Photo by Jaana Björk
Richmond schools to receive provincially-funded mental health support teams
Published 3:33 PDT, Wed September 2, 2020
Richmond students will soon benefit from increased mental health and substance use care through school-based support teams.
“For too long, young people and their families have had to knock on one door after another to access the mental health and substance use services they need,” said BC’s Mental Health and Addictions Minister Judy Darcy. “These integrated child and youth teams will ensure help is available when and where it’s needed, so that children and youth are able to not just survive—but thrive.”

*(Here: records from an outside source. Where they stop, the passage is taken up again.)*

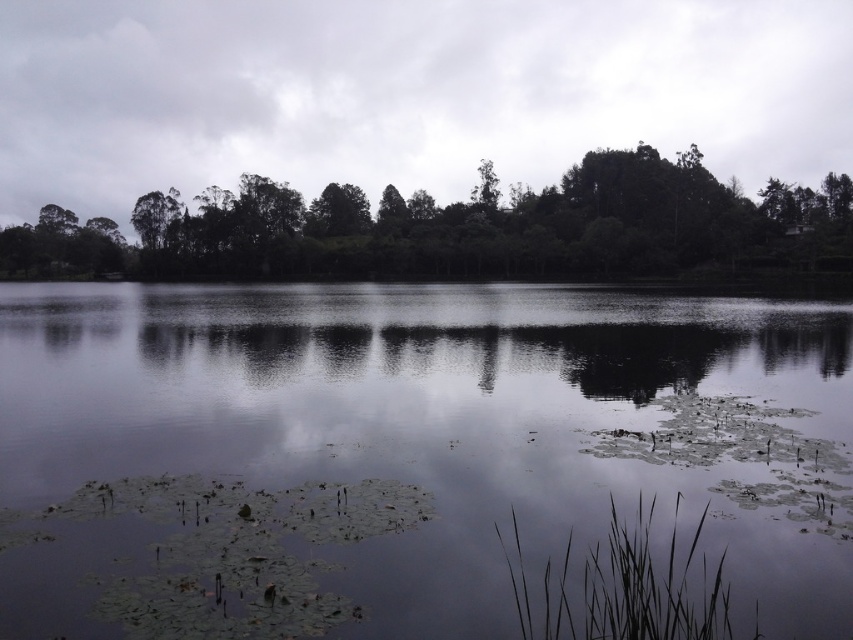 Question: Is transparent water at center closer to the viewer compared to green leafy trees at upper center?

Choices:
 (A) yes
 (B) no

Answer: (A)

Question: Can you confirm if transparent water at center is thinner than green leafy trees at upper center?

Choices:
 (A) no
 (B) yes

Answer: (B)

Question: Which of the following is the farthest from the observer?

Choices:
 (A) green leafy trees at upper center
 (B) transparent water at center

Answer: (A)

Question: Which point is farther from the camera taking this photo?

Choices:
 (A) (624, 269)
 (B) (190, 369)

Answer: (A)

Question: Can you confirm if transparent water at center is wider than green leafy trees at upper center?

Choices:
 (A) yes
 (B) no

Answer: (B) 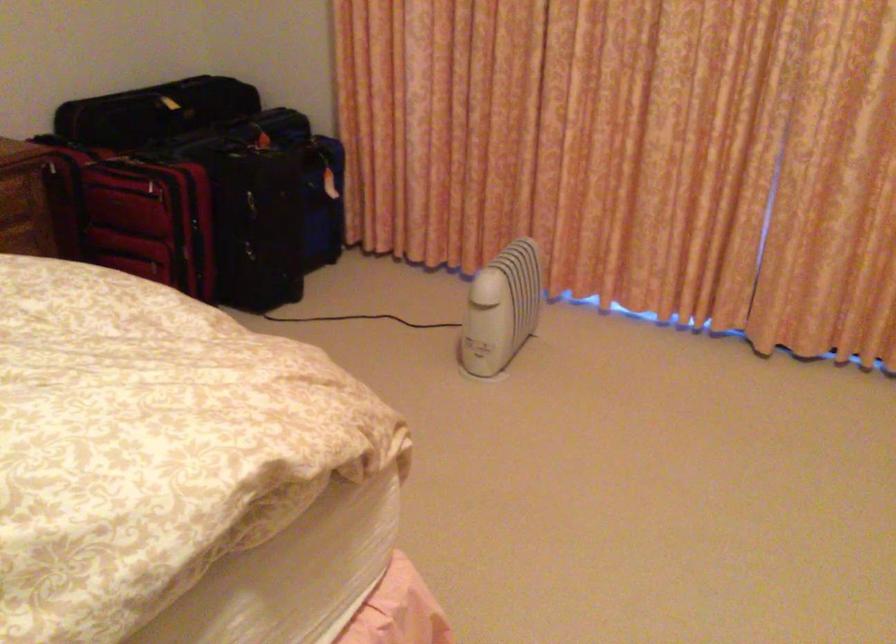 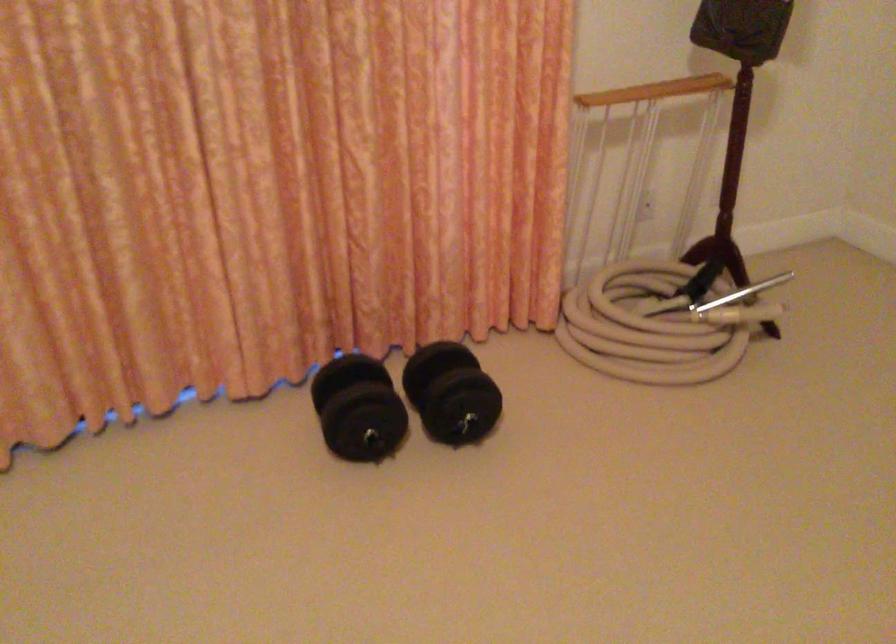 Question: The camera is either moving clockwise (left) or counter-clockwise (right) around the object. The first image is from the beginning of the video and the second image is from the end. Is the camera moving left or right when shooting the video?

Choices:
 (A) Left
 (B) Right

Answer: (A) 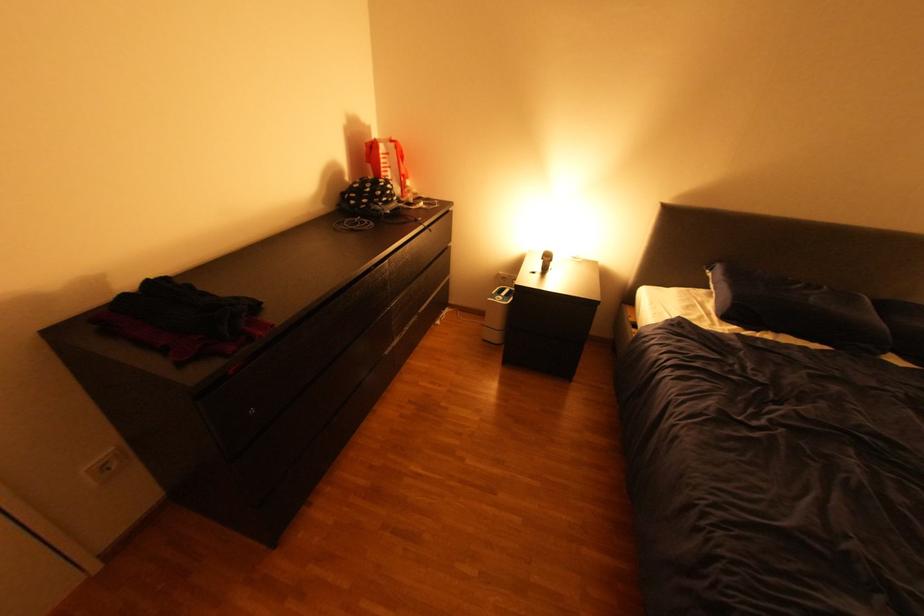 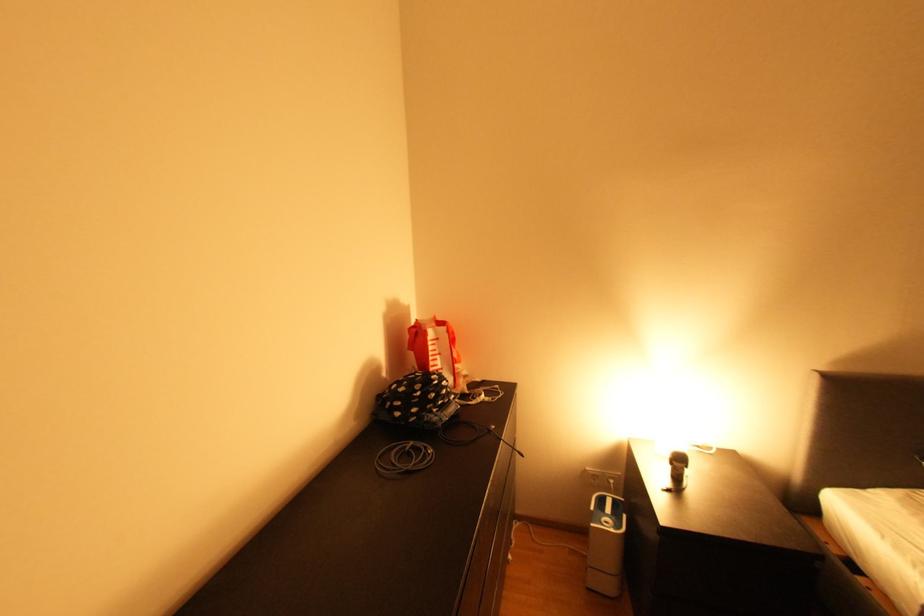 Question: How did the camera likely rotate?

Choices:
 (A) Left
 (B) Right
 (C) Up
 (D) Down

Answer: (C) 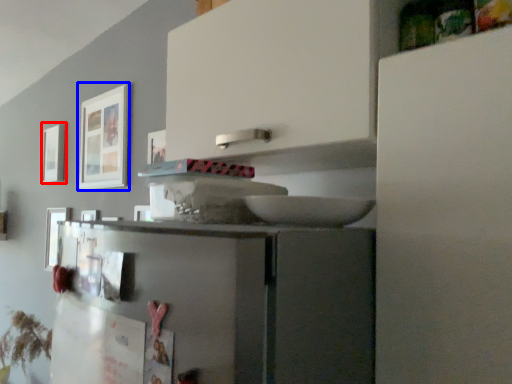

Integrated child and youth teams work to fill gaps in the current system of mental health and substance use care. They use an integrated, multi-disciplinary approach and focus on culturally safe practices. A young person in need will receive services and supports tailored to their unique situation, delivered by a team of experts.
Team members may include school counsellors, youth substance use workers, child and youth mental health clinicians from the Ministry of Children and Family Development, Elders and Indigenous support workers, primary care clinicians and psychologists, as well as family and peer support workers. The team works in a continuous, interconnected way to deliver wraparound support for children, youth and their families.
Teams are built to be flexible and inclusive to make sure anyone who is 18 or younger can access help as soon as they need it through a variety of ways, including self-referral, schools, primary care, community organizations and Foundry centres, First Nations and health authorities, along with the Ministry of Children and Family Development.
Richmond, Coast Mountains and Okanagan-Similkameen join Maple Ridge-Pitt Meadows and the Comox Valley, bringing the total number of school districts with integrated child and youth teams to five since they were first introduced in July 2019. Funding for the teams is part of the province’s $74-million investment over three years announced in Budget 2019 to support mental health initiatives for children and youth. It is estimated to take up to one year for programs to get up and running.